The listing operation is performed using the LIST expression:

LIST(uri_expr)
LIST(src:src_expr [, config_key:value ,... ])

where:

  • uri_expr is either:

  • src_expr is either:

    • single data access URI:

      LIST(src:'file:/path/to/file')
      
    • array of data access URI-s:

      LIST(src:['file:/path/to/file', 'file:/path/to/another/file'])
      
    • a tuple containing one mandatory uri field of type data access URI and possibly parameters with values:

      LIST(src:{ uri:'file:/path/to/dir', includeContainers:TRUE, includeBlobs:FALSE });
      
    • array of tuples, each containing one mandatory uri field of type data access URI and possibly parameters with values:

      LIST(src:[
        { uri:'file:/path/to/file' },
        { uri:'file:/path/to/$yyyy$/$MM$$dd$.file', tz:'GMT' }
      ]);
      

    The parameters are as follows:

    • includeContainers is optional BOOLEAN type named argument with FALSE as default value.

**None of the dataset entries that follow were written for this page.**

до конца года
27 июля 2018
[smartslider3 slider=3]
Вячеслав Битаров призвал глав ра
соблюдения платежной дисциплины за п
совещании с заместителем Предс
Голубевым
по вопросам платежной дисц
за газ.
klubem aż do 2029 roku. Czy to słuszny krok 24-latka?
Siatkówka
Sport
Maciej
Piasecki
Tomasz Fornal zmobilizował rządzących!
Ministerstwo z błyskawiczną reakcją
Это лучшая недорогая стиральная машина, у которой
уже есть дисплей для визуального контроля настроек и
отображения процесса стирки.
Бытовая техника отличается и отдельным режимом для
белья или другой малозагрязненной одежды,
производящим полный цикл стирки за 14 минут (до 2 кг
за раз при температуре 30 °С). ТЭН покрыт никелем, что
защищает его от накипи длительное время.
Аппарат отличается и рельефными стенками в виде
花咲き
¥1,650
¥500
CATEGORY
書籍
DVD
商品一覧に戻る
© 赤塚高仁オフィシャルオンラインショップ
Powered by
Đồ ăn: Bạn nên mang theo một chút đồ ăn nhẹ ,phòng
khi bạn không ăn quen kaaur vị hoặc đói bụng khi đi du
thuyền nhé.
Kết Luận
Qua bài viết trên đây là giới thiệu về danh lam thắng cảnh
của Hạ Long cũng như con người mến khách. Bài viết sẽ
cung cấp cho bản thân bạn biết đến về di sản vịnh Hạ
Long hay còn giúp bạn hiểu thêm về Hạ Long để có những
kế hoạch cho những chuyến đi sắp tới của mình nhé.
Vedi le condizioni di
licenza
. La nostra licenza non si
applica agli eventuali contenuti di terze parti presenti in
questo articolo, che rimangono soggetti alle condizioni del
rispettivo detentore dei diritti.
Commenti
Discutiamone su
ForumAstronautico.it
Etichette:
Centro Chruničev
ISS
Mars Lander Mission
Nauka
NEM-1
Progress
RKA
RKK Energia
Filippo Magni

Value of TRUE allows to list directory properties. The value overrides query.list.includeContainers
    • includeBlobs is an optional BOOLEAN type named argument with default value TRUE allowing to list file properties. The value overrides query.list.includeBlobs.
    • includeBlobsDisallowedInACL is an optional BOOLEAN type named argument with FALSE as default value. Value of TRUE allows listing file properties of blobs disallowed from reading by Read ACL defined for a datastore. The value overrides query.list.includeBlobsDisallowedInACL.
    • timezone (or tz) is an optional STRING type named argument, specifying timezone for evaluating time patterns in listed uri. The value overrides query.list.timezone.
    • locale is an optional STRING type named argument, specifying locale for evaluating time patterns in listed uri. The value overrides query.list.locale.
    • ignoreErrors is an optional BOOLEAN type named argument, when set to TRUE then the listing operation is not interrupted at IO-related errors such as ‘file not found’ or ‘access denied’. Defaults to FALSE. The value overrides query.list.ignoreErrors.
    • ignoreFullyDefinedUriNotFoundErrors is an optional BOOLEAN type named argument, when set to TRUE then the listing operation is not interrupted when listing a non-existent file with its exact URI. Defaults to FALSE. The value overrides query.list.ignoreFullyDefinedUriNotFoundErrors.
  • config_key:value - optional configuration parameter with its value.

Syntax examples

Example 1. Listing a single uri:

1
LIST('s3s://spectx-docs/logs/auth/2016/0101.srv00.v1.log');

Example 2. Listing multiple URIs (expressed as an array of named strings):

1
2
3
4
LIST(src:[
    's3s://spectx-docs/logs/auth/2015/*.log',
    's3s://spectx-docs/logs/auth/2016/*.log'
    ]);

Example 3. Listing single uri with parameters (uri and parameters expressed as tuple):

1
LIST( src:{uri:'sx:/user/examples/data/logs/production', includeContainers:TRUE, includeBlobs:FALSE});

Example 4. Listing multiple uris with parameters (expressed as an array of tuples):

1
2
3
4
LIST(src:[
    {uri:'s3s://spectx-docs/formats/log/apache/apache_access.log.sx.gz'},
    {uri:'s3s://spectx-docs/logs/auth/$yyyy$/$MM$$dd$.srv*.v1.log', tz:'GMT'}
    ]);

Example 5. Listing fully defined URI (a data access URI with no patterns used):

1
LIST('s3s://spectx-docs/logs/auth/2016/0101.srv00.v1.log');

returns:

uri file_name offset length last_modified path_time etag ref meta_props is_blob
s3s://spectx-docs/logs/auth/2016/0101.srv00.v1.log 0101.srv00.v1.log 0 56 2019-08-30 12:40:01.000 +0000 NULL b5da70b6506631b134801dffa9dd6996 NULL NULL true

Example 6. Listing with Glob Patterns. You can use SpectX GLOB patterns for listing multiple files:

1
LIST('s3s://spectx-docs/logs/auth/2015/*.srv03.v1.log');

returns:

uri file_name offset length last_modified path_time etag ref meta_props is_blob
s3s://spectx-docs/logs/auth/2015/1220.srv03.v1.log 1220.srv03.v1.log 0 56 2019-08-30 12:40:01.000 +0000 NULL 7689cf3b7a7935f4984f2b554214f7b6 NULL NULL true
s3s://spectx-docs/logs/auth/2015/1223.srv03.v1.log 1223.srv03.v1.log 0 54 2019-08-30 12:40:01.000 +0000 NULL 08ad02410a7e8a2eaeed9c81103dc626 NULL NULL true

Listing with Time Patterns

Let’s suppose you have stored your logs in a directory structure. The logs are in separate directories based on the the year they were created, with month and day incorporated in the file name (see this example below).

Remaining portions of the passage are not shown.